A nurse is caring for a client who is at 22 weeks of gestation and is HIV positive. Which of the following actions should the nurse take? Administer penicillin G 2.4 million units IM to the client. Instruct the client to schedule an annual pelvic examination. Tell the client she will start medication for HIV immediately after delivery. Report the client's condition to the local health

✅Report the client's condition to the local health department. The nurse should report the condition to the local health department. HIV is one of the conditions on the list of Nationally Notifiable Infectious Conditions that is required to be reported. Administer penicillin G 2.4 million units IM to the client. The nurse should administer penicillin G 2.4 million units IM to a client who has syphilis. Instruct the client to schedule an annual pelvic examination. The nurse should instruct the client to schedule a pelvic examination every 6 months. Tell the client she will start medication for HIV immediately after delivery. The nurse should tell the client that treatment for HIV will be during the prenatal and perinatal periods. Treatment with antiretroviral prophylaxis such as zidovudine, triple-drug antiretroviral therapy (ART), or highly active antiretroviral therapy (HAART) during pregnancy have been reported to decrease the transmission of the virus to the newborn.

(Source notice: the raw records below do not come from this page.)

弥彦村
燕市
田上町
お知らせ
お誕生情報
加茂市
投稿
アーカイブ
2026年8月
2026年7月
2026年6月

A nurse is assessing a newborn who is 16 hr old. Which of the following findings should the nurse report to the provider? Substernal retractions Acrocyanosis Overlapping suture lines Head circumference 33 cm (13 in)

✅Substernal retractions The nurse should identify that substernal retractions, apnea, grunting, nasal flaring, and tachypnea are manifestations of neonatal infection or respiratory distress in the newborn. The nurse should report these findings to the provider for immediate intervention. Acrocyanosis Acrocyanosis is an expected finding in the newborn for the first 24 hr following birth. Overlapping suture lines Overlapping suture lines with molding are an expected variation for newborns who were delivered vaginally. Head circumference 33 cm (13 in) A head circumference of 33 cm is within the expected reference range for a newborn following birth.

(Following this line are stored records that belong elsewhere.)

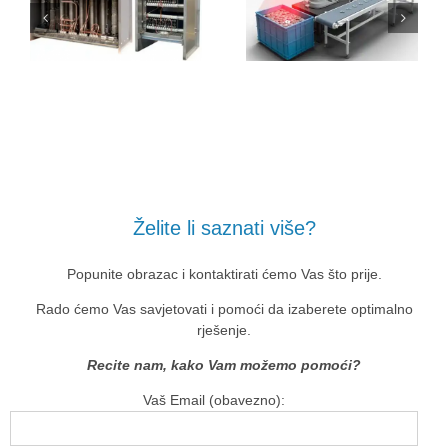
Želite li saznati više?
Popunite obrazac i kontaktirati ćemo Vas što prije.
Rado ćemo Vas savjetovati i pomoći da izaberete optimalno
rješenje.
Recite nam, kako Vam možemo pomoći?
Vaš Email (obavezno):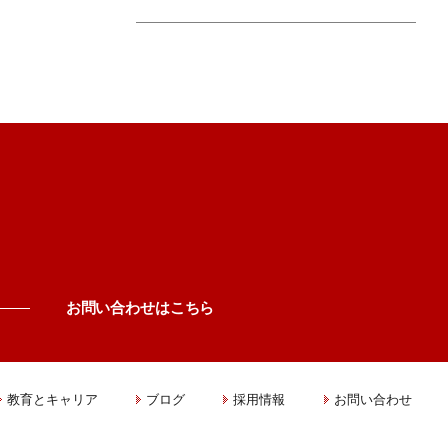
お問い合わせはこちら
教育とキャリア
ブログ
採用情報
お問い合わせ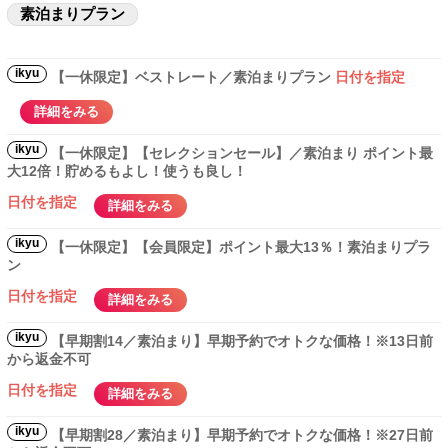
素泊まりプラン
ikyu
【一休限定】ベストレート／素泊まりプラン
日付を指定
詳細をみる
ikyu
【一休限定】【セレクションセール】／素泊まり ポイント最
大12倍！貯めるもよし！使うも良し！
日付を指定
詳細をみる
ikyu
【一休限定】【会員限定】ポイント最大13％！素泊まりプラ
ン
日付を指定
詳細をみる
ikyu
【早期割14／素泊まり】早期予約でオトクな価格！※13日前
から返金不可
日付を指定
詳細をみる
ikyu
【早期割28／素泊まり】早期予約でオトクな価格！※27日前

A nurse is transporting a newborn back to the parent's room following a procedure. Which of the following actions should the nurse take? Verify that the parent's identification band matches the newborn's identification band. Scan the newborn's identification band to verify their identity. Check the newborn's security tag number to ensure it matches the newborn's medical record. Match the newborn's date and time of birth to the information in the parent's medical record.

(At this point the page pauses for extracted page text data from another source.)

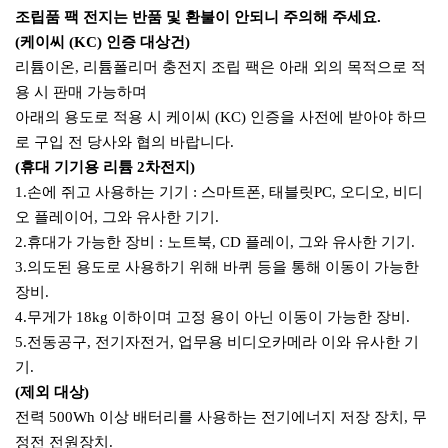
조립품 팩 전지는 반품 및 환불이 안되니 주의해 주세요.
(케이씨 (KC) 인증 대상건)
리튬이온, 리튬폴리머 충전지 조립 팩은 아래 외의 목적으로 적
용 시 판매 가능하며
아래의 용도로 적용 시 케이씨 (KC) 인증을 사전에 받아야 하므
로 구입 전 당사와 협의 바랍니다.
(휴대 기기용 리튬 2차전지)
1.손에 쥐고 사용하는 기기 : 스마트폰, 태블릿PC, 오디오, 비디
오 플레이어, 그와 유사한 기기.
2.휴대가 가능한 장비 : 노트북, CD 플레이, 그와 유사한 기기.
3.의도된 용도로 사용하기 위해 바퀴 등을 통해 이동이 가능한
장비.
4.무게가 18kg 이하이며 고정 용이 아닌 이동이 가능한 장비.
5.전동공구, 전기자전거, 업무용 비디오카메라 이와 유사한 기
기.
(제외 대상)
전력 500Wh 이상 배터리를 사용하는 전기에너지 저장 장치, 무
정전 전원장치.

✅Verify that the parent's identification band matches the newborn's identification band. The nurse should verify the newborn's identity every time the newborn is returned to the parents. The nurse should match the information on the parent's identification band to the information on the newborn's identification band. Scan the newborn's identification band to verify their identity. Scanning the newborn's identification band to verify their identity does not ensure the newborn is being transferred to the correct parent. Check the newborn's security tag number to ensure it matches the newborn's medical record. Comparing the newborn's security tag number to the newborn's medical record does not ensure the newborn is being transferred to the correct parent. Match the newborn's date and time of birth to the information in the parent's medical record. It is not necessary for the nurse to check the parent's medical record. The nurse should match the information on the parent's identification band to the information on the newborn's identification band.